Maior produção de leite implica em menos impacto ambiental e mais lucratividade
Um dos resultados da pesquisa de 282 fazendas leiteiras italianas foi a descoberta de que o nível de produção de leite é a variável mais importante que permite que as fazendas intensivas alcancem a melhor classificação em termos de eficiência técnica e desempenho econômico, expresso em termos de receita sobre custo de ração (IOFC).
Os dados da pesquisa mencionada acima foram usados para obter a partir do indicador de desempenho econômico (IOFC por vaca/ano) dois indicadores de desempenho ambiental (emissões de carbono e excreção de nitrogênio) das 282 fazendas italianas pesquisadas.
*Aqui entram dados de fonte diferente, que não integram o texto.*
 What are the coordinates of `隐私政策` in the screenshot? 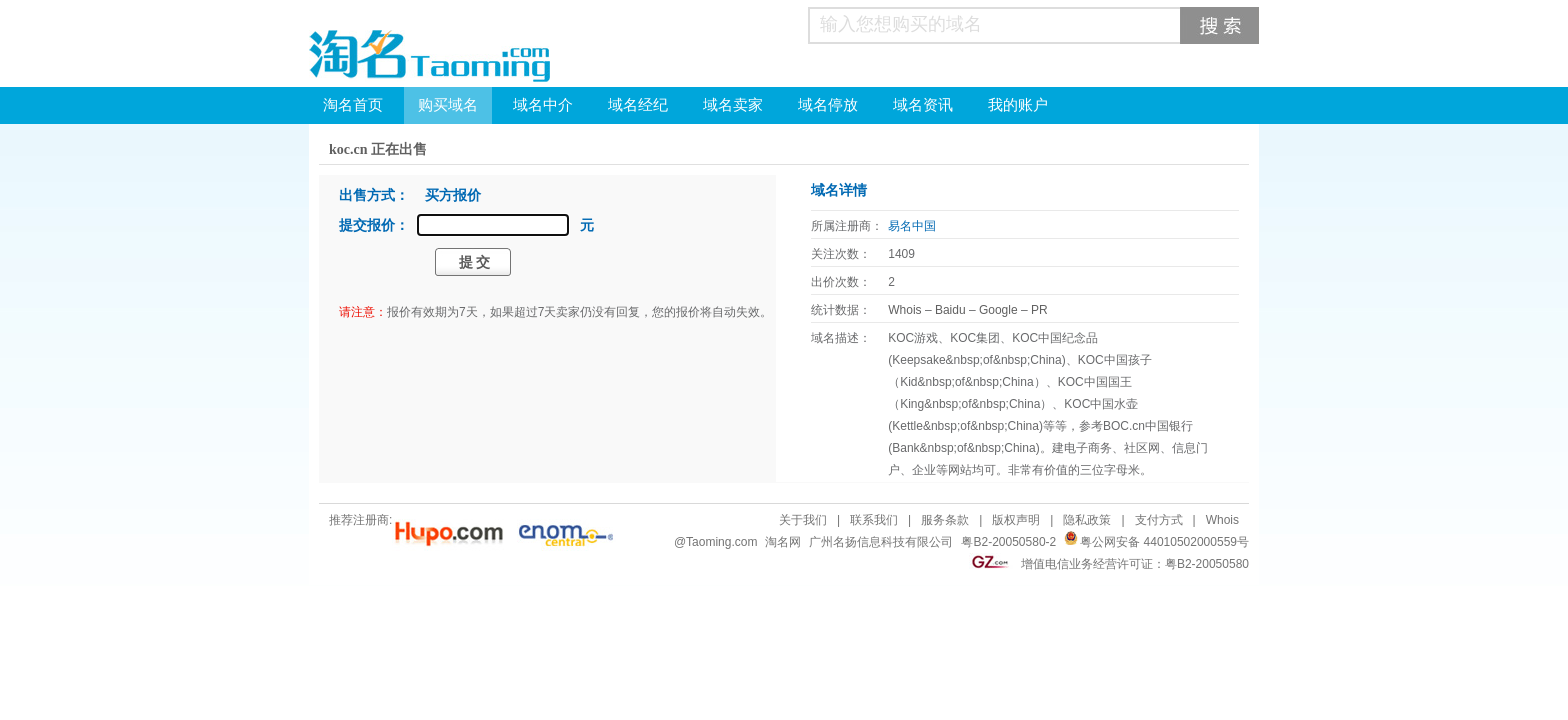 It's located at (1087, 520).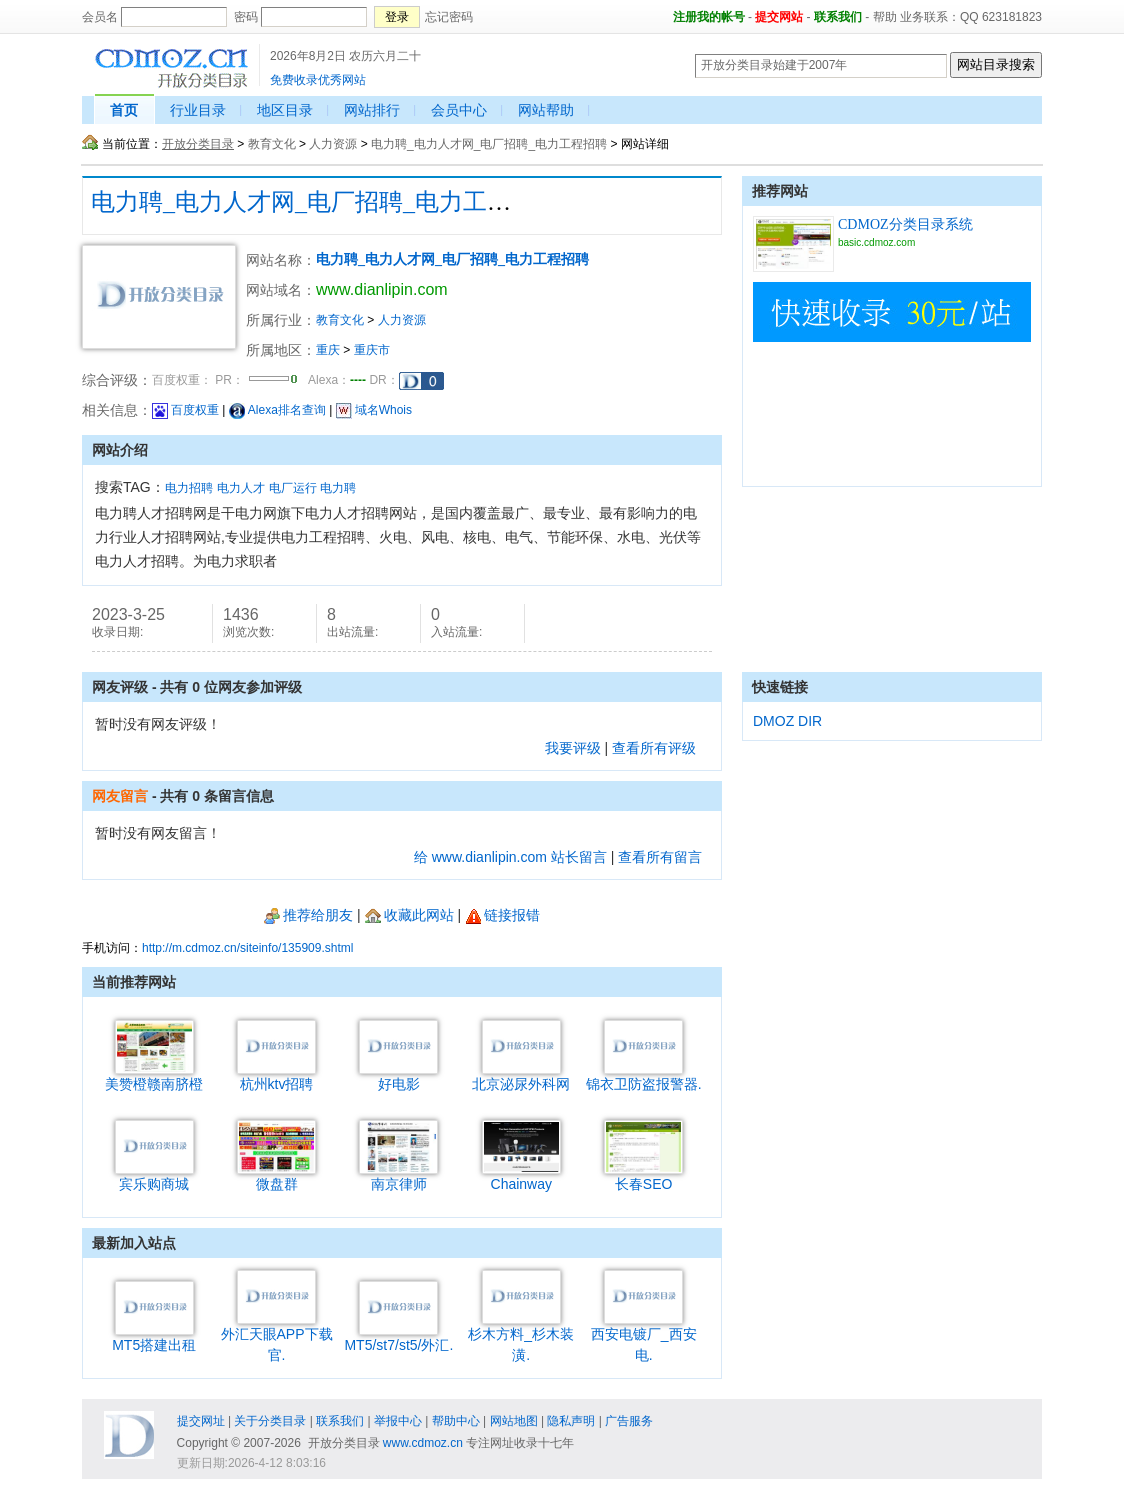 The width and height of the screenshot is (1124, 1489). What do you see at coordinates (521, 1076) in the screenshot?
I see `北京泌尿外科网` at bounding box center [521, 1076].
A partir da elaboração desses dados, observou-se uma forte relação negativa entre esses indicadores. Os rebanhos que podem atingir IOFC superior a 1.500 euros/vaca/mês, foram aqueles com pegada de carbono inferior a 1,30 kg de CO2 equivalente, por kg de leite produzido e excreção de nitrogênio inferior a 20 g/kg de leite.
Conclusões
A vaca de 20.000 kg do futuro já está entre as atuais fazendas leiteiras italianas. Como na maioria dos países com uma indústria de laticínios desenvolvida, as vacas com a maior produção italiana de hoje se tornarão as vacas com produção média no final desta década.
A seleção genômica para vacas de pico alto persistentes, juntamente com um retardo voluntário para a primeira inseminação de pelo menos 150 DEL, contribuirá para atingir este objetivo que exigirá novas técnicas de alimentação e reprodução, bem como a implementação de sistemas de mitigação de calor, para atender a estes desafios biológicos e gerenciais.
Alta ingestão de matéria seca, digestibilidade e palatabilidade da ração serão necessárias, e será essencial projetar novos galpões para garantir o número certo de acesso aos alimentos e um tempo ideal de ruminação.
Fazendas leiteiras de alto rendimento representam não apenas uma solução viável para aumentar a sustentabilidade ambiental da indústria de laticínios, mas também diminui seu impacto no meio ambiente, deixando para a restauração natural a terra necessária para produzir os alimentos e forragens necessários, e ao mesmo tempo, constitui a principal forma de atender à crescente demanda por leite e derivados prevista para as próximas décadas.
ISRAEL FLAMENBAUM
Especialista no estudo do estresse térmico em vacas leiteiras, professor na Hebrew University of Jerusalém, tem ministrado cursos e treinamentos sobre o assunto em diversos países.